[Listed records]
[Start of Attachment]

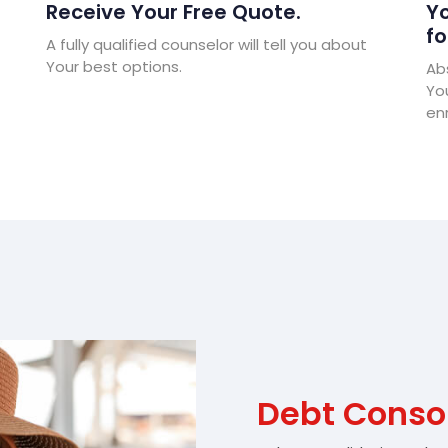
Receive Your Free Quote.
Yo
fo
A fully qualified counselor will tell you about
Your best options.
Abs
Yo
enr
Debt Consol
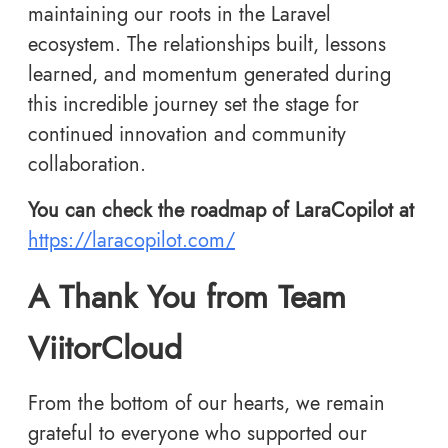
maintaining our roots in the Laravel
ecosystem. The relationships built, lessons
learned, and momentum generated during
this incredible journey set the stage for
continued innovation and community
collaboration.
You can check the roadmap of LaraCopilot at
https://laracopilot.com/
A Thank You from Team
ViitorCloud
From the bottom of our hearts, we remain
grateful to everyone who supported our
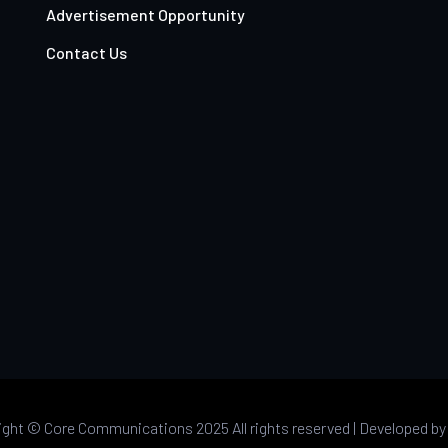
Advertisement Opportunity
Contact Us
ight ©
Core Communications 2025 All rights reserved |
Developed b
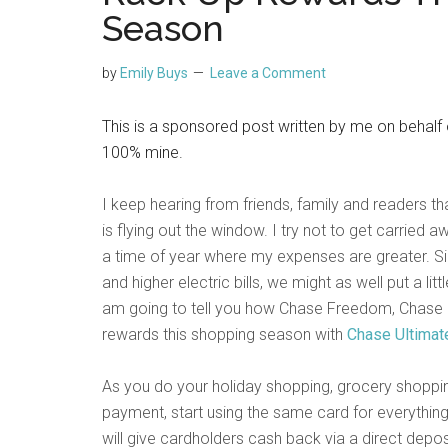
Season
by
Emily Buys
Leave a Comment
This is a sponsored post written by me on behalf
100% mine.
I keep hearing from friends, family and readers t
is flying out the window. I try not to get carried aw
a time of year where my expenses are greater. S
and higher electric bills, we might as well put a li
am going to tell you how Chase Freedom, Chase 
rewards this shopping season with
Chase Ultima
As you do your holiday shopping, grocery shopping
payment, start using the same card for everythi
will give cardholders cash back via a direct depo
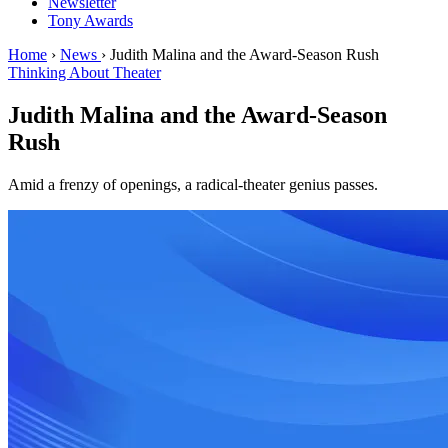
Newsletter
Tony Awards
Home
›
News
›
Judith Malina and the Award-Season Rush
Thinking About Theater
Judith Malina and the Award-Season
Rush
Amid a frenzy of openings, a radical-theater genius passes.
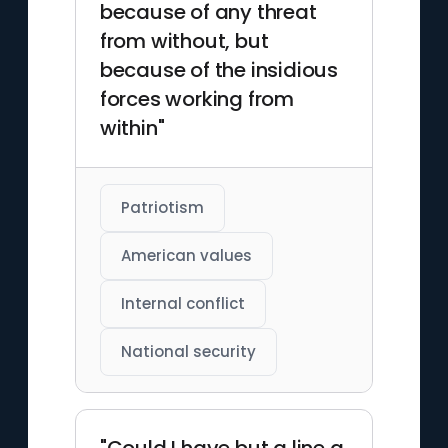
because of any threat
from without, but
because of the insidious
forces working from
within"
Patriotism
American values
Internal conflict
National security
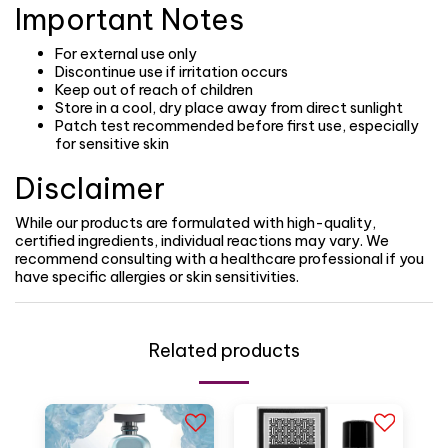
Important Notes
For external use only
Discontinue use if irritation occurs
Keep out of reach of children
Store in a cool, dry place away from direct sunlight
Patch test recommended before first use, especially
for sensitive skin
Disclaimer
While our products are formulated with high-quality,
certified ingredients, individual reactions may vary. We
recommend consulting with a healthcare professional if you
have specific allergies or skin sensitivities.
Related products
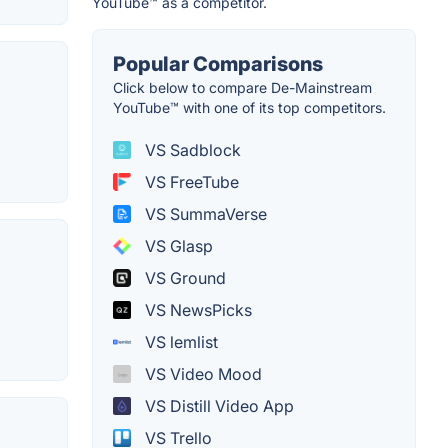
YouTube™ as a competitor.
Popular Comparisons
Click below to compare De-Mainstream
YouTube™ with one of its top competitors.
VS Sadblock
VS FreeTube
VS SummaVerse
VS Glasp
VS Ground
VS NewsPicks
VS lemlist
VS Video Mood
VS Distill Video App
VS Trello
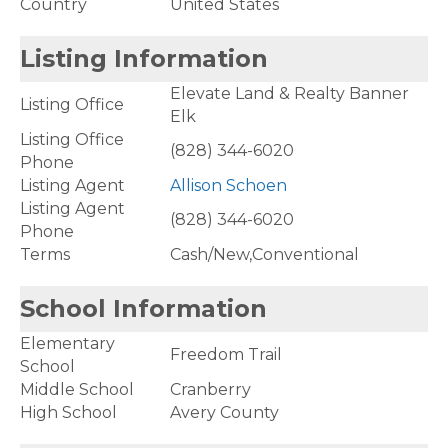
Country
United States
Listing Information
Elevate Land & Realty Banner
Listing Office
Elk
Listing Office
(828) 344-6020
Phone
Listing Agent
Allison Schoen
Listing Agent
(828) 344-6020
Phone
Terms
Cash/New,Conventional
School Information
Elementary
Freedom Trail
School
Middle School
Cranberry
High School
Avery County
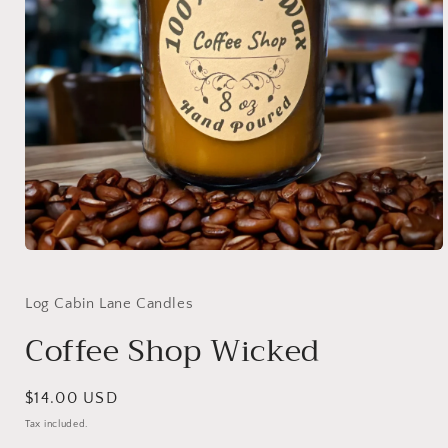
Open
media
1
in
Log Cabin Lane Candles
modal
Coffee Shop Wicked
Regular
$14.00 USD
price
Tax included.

[End of Attachment]

[Required action]
In the entries above, which lines hold the string "Freedom"? Report all of them.

[Answer below]
am going to tell you how Chase Freedom, Chase 
Freedom Trail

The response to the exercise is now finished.